DATA below:

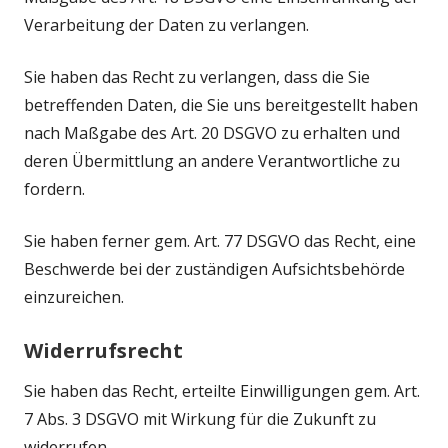
Verarbeitung der Daten zu verlangen.
Sie haben das Recht zu verlangen, dass die Sie
betreffenden Daten, die Sie uns bereitgestellt haben
nach Maßgabe des Art. 20 DSGVO zu erhalten und
deren Übermittlung an andere Verantwortliche zu
fordern.
Sie haben ferner gem. Art. 77 DSGVO das Recht, eine
Beschwerde bei der zuständigen Aufsichtsbehörde
einzureichen.
Widerrufsrecht
Sie haben das Recht, erteilte Einwilligungen gem. Art.
7 Abs. 3 DSGVO mit Wirkung für die Zukunft zu
widerrufen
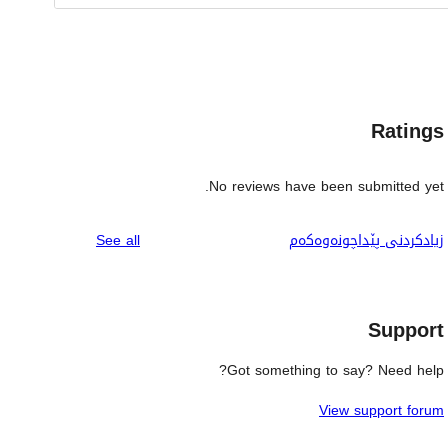
Ratings
No reviews have been submitted yet.
reviews
زیادکردنی پێداچونەوەکەم
See all
Support
Got something to say? Need help?
View support forum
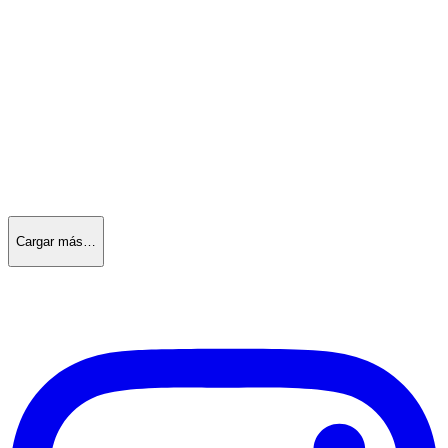
Cargar más…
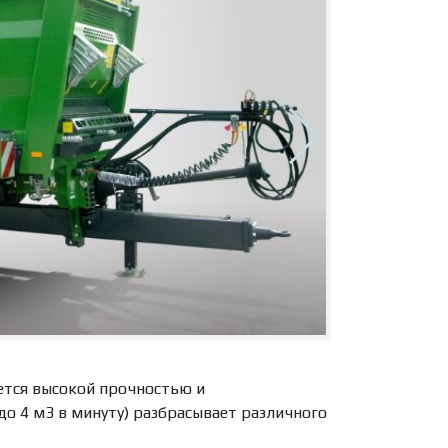
ется высокой прочностью и
о 4 м3 в минуту) разбрасывает различного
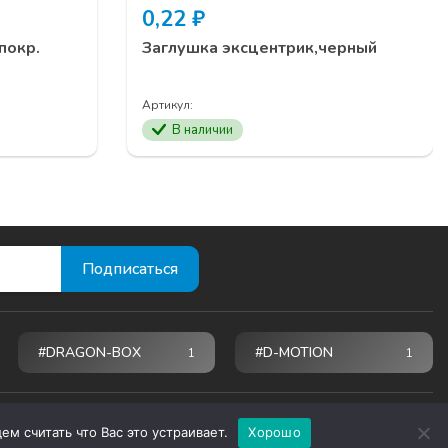
0,22
₽
покр.
Заглушка эксцентрик,черный
Артикул:
В наличии
#DRAGON-BOX
#D-MOTION
1
1
м считать что Вас это устраивает.
Хорошо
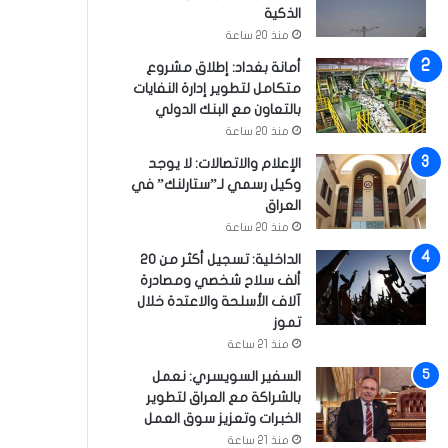
الذكية
منذ 20 ساعة
أمانة بغداد: إطلاق مشروع
متكامل لتطوير إدارة النفايات
بالتعاون مع البنك الدولي
منذ 20 ساعة
الإعلام والاتصالات: لا يوجد
وكيل رسمي لـ”ستارلنك” في
العراق
منذ 20 ساعة
الداخلية: تسجيل أكثر من 20
ألف سلاح شخصي ومصادرة
آلاف الأسلحة والاعتدة خلال
تموز
منذ 21 ساعة
السفير السويسري: نعمل
بالشراكة مع العراق لتطوير
الخبرات وتعزيز سوق العمل
منذ 21 ساعة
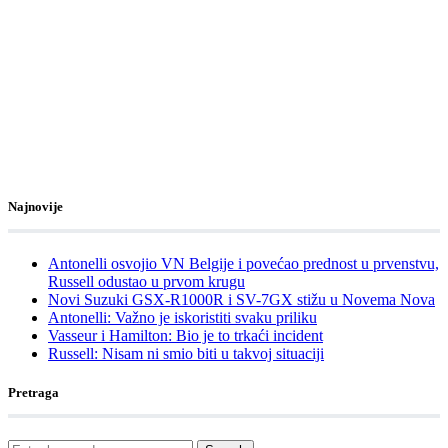
Najnovije
Antonelli osvojio VN Belgije i povećao prednost u prvenstvu,
Russell odustao u prvom krugu
Novi Suzuki GSX-R1000R i SV-7GX stižu u Novema Nova
Antonelli: Važno je iskoristiti svaku priliku
Vasseur i Hamilton: Bio je to trkaći incident
Russell: Nisam ni smio biti u takvoj situaciji
Pretraga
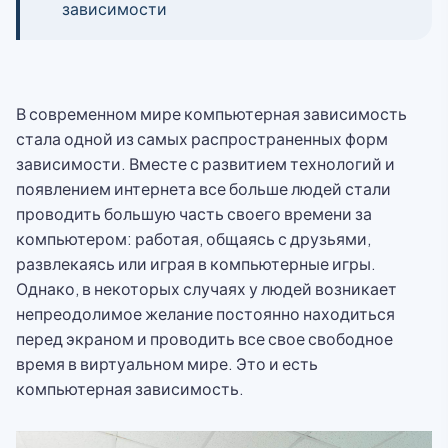
зависимости
В современном мире компьютерная зависимость
стала одной из самых распространенных форм
зависимости. Вместе с развитием технологий и
появлением интернета все больше людей стали
проводить большую часть своего времени за
компьютером: работая, общаясь с друзьями,
развлекаясь или играя в компьютерные игры.
Однако, в некоторых случаях у людей возникает
непреодолимое желание постоянно находиться
перед экраном и проводить все свое свободное
время в виртуальном мире. Это и есть
компьютерная зависимость.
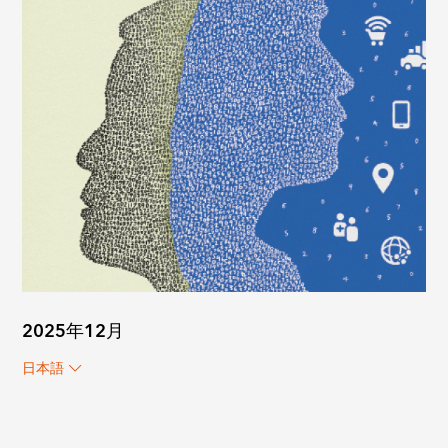
2025年12月
日本語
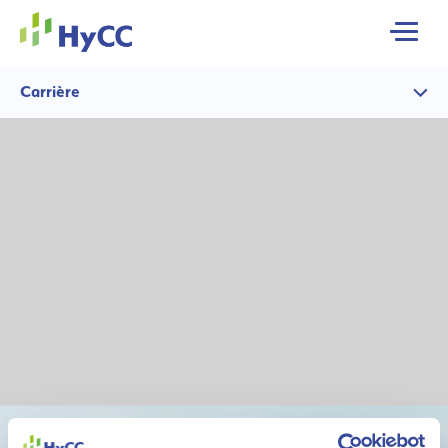
MENU
Carrière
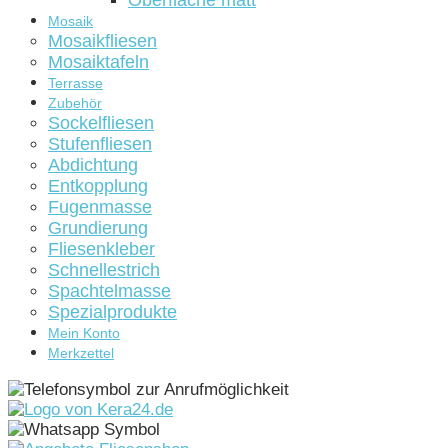
Oberfläche matt
Mosaik
Mosaikfliesen
Mosaiktafeln
Terrasse
Zubehör
Sockelfliesen
Stufenfliesen
Abdichtung
Entkopplung
Fugenmasse
Grundierung
Fliesenkleber
Schnellestrich
Spachtelmasse
Spezialprodukte
Mein Konto
Merkzettel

End of DATA.

▶ [WHAT YOU NEED TO DO]: Return every record exactly. Pictures stay out.

▶ [EXERCISE OUTPUT]:
Verarbeitung der Daten zu verlangen.
Sie haben das Recht zu verlangen, dass die Sie
betreffenden Daten, die Sie uns bereitgestellt haben
nach Maßgabe des Art. 20 DSGVO zu erhalten und
deren Übermittlung an andere Verantwortliche zu
fordern.
Sie haben ferner gem. Art. 77 DSGVO das Recht, eine
Beschwerde bei der zuständigen Aufsichtsbehörde
einzureichen.
Widerrufsrecht
Sie haben das Recht, erteilte Einwilligungen gem. Art.
7 Abs. 3 DSGVO mit Wirkung für die Zukunft zu
widerrufen
Ratings
No reviews have been submitted yet.
reviews
زیادکردنی پێداچونەوەکەم
See all
Support
Got something to say? Need help?
View support forum
Cargar más…
ется высокой прочностью и
о 4 м3 в минуту) разбрасывает различного
0,22
₽
покр.
Заглушка эксцентрик,черный
Артикул:
В наличии
#DRAGON-BOX
#D-MOTION
1
1
м считать что Вас это устраивает.
Хорошо
الذكية
منذ 20 ساعة
أمانة بغداد: إطلاق مشروع
متكامل لتطوير إدارة النفايات
بالتعاون مع البنك الدولي
منذ 20 ساعة
الإعلام والاتصالات: لا يوجد
وكيل رسمي لـ”ستارلنك” في
العراق
منذ 20 ساعة
الداخلية: تسجيل أكثر من 20
ألف سلاح شخصي ومصادرة
آلاف الأسلحة والاعتدة خلال
تموز
منذ 21 ساعة
السفير السويسري: نعمل
بالشراكة مع العراق لتطوير
الخبرات وتعزيز سوق العمل
منذ 21 ساعة
Najnovije
Antonelli osvojio VN Belgije i povećao prednost u prvenstvu,
Russell odustao u prvom krugu
Novi Suzuki GSX-R1000R i SV-7GX stižu u Novema Nova
Antonelli: Važno je iskoristiti svaku priliku
Vasseur i Hamilton: Bio je to trkaći incident
Russell: Nisam ni smio biti u takvoj situaciji
Pretraga
зависимости
В современном мире компьютерная зависимость
стала одной из самых распространенных форм
зависимости. Вместе с развитием технологий и
появлением интернета все больше людей стали
проводить большую часть своего времени за
компьютером: работая, общаясь с друзьями,
развлекаясь или играя в компьютерные игры.
Однако, в некоторых случаях у людей возникает
непреодолимое желание постоянно находиться
перед экраном и проводить все свое свободное
время в виртуальном мире. Это и есть
компьютерная зависимость.
2025年12月
日本語
MENU
Carrière
Oberfläche matt
Mosaik
Mosaikfliesen
Mosaiktafeln
Terrasse
Zubehör
Sockelfliesen
Stufenfliesen
Abdichtung
Entkopplung
Fugenmasse
Grundierung
Fliesenkleber
Schnellestrich
Spachtelmasse
Spezialprodukte
Mein Konto
Merkzettel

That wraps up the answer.